Overview
This article provides a step-by-step process on creating custom Syslog rule sets for non-supported devices.
Process
Should you wish to monitor a device which is not predefined within the GFI EventsManager Syslog rule sets, you will need to create your own custom rule set.
It is recommended to check with the device documentation since this might contain all the necessary information to create your custom Syslog rule sets. If this information is not available in the documentation, you will need to identify what Syslog events are generated by the device. Then, create your custom Syslog rule set. This can be done by following the procedures below.
Creating a default rule set to archive all Syslog messages:
The main problem when creating custom Syslog rule sets for non-supported devices is that one will not know exactly what Syslog messages are generated by the device in question. In this step, a Syslog rule is created which will store every single Syslog message generated by the device and stored within the database. With this information, you can browse through the GFI EventsManager Events Browser and determine which Syslog messages you wish to capture and which you can safely ignore.
- Open the GFI EventsManager Management Console.
- Click on the Configuration button and select Event Processing Rules.
- From the Log Type dropdown menu, select Syslog.
- Click on the Creator folder in the Common Tasks section and enter the name of the device you wish to monitor.
- Right-click on the newly created folder and select Create new rule set.
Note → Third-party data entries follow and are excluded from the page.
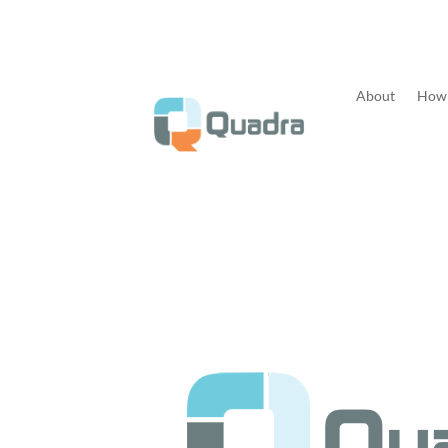
About
How 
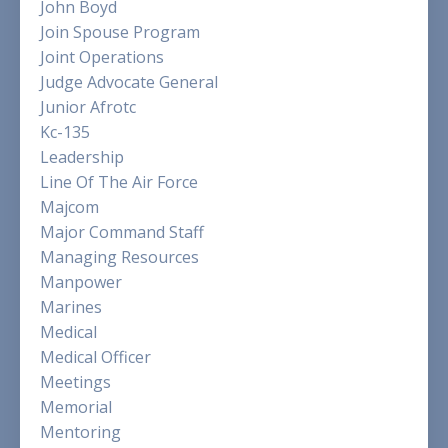
John Boyd
Join Spouse Program
Joint Operations
Judge Advocate General
Junior Afrotc
Kc-135
Leadership
Line Of The Air Force
Majcom
Major Command Staff
Managing Resources
Manpower
Marines
Medical
Medical Officer
Meetings
Memorial
Mentoring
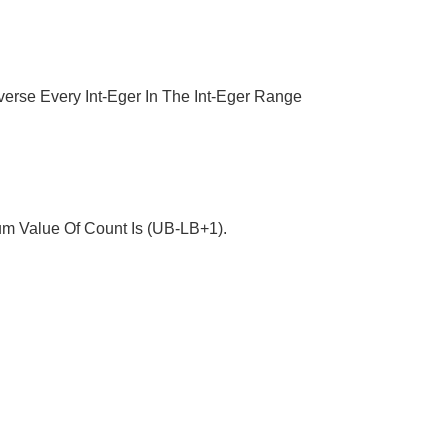
averse Every Int-Eger In The Int-Eger Range
um Value Of Count Is (UB-LB+1).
Name this new rule set as Archive all and click OK.
- Right-click on the newly created rule set and click on Create new rule. Name this rule as Archive all rules and click on the Next button.
- Leave all conditions as defaults to archive all Syslog messages and click OK.
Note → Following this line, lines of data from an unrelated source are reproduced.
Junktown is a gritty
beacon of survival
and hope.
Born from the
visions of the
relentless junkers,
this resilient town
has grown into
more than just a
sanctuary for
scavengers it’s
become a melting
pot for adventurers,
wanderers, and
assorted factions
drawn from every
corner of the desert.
- An alert will indicate that all Syslog messages will be triggered by this rule. Click Yes to proceed.
- Set Classify the event as to any classifications you desired. It is recommended to set this to 'Medium' to ensure all logs are logged to the database and no email notifications are sent during this learning phase.
Note: By default, should you set all Syslog alerts as Critical Importance events, an email alert will be sent every time a Syslog message is received (not recommended).
Note: By default, should you set all Syslog alerts as Noise Events, Syslog messages will not be stored to the database and therefore will not be viewable in the GFI EventsManager Events Browser (not recommended).
- Click on Next and Finish to create the new rule.
- Once you have created the rule above, click on the Configuration button in the GFI EventsManager Console and select Event Sources.
- Right-click on the device or group you are adding the rules for and select Properties.
- In the Syslog tab, ensure that only the newly created rule folder is checked.
Now, you can leave GFI EventsManager collect all Syslog messages from your device. By using the Events Browser, you can start to determine which Syslog messages you wish to capture.
Creating the Syslog rule set for your device
Once you have gathered enough information regarding what type of Syslog events are generated by the device, you can start creating specific rule sets for the device and stop capturing all Syslog messages.
- In the GFI EventsManager Management Console, click on the Configuration button and select Event Processing Rules.
- From the Log Type dropdown menu, select Syslog.
- Right-click your new folder and choose Create new rule set and give it an appropriate name for your new rule set.
- Right-click the rule set and select Increase Priority to move it above the Archive All rule set.
Note: If you create any more permanent rule sets, increase the priority above the "Archive All" rule set. - As you collect the Syslog events, create rules and place them in this folder to classify them with a common sense name. Look at how the other rules in the rule set already included work. Rules in this rule set will be triggered first. All Syslog messages that do not match the rules in this set will still be archived by the Archive All rule set below this one in priority and saved to the database.
- Once you have created all the Syslog rules you wish to gather from this device, you can safely delete the Archive All rule set to stop logging every Syslog message received from the device to the GFI EventsManager database.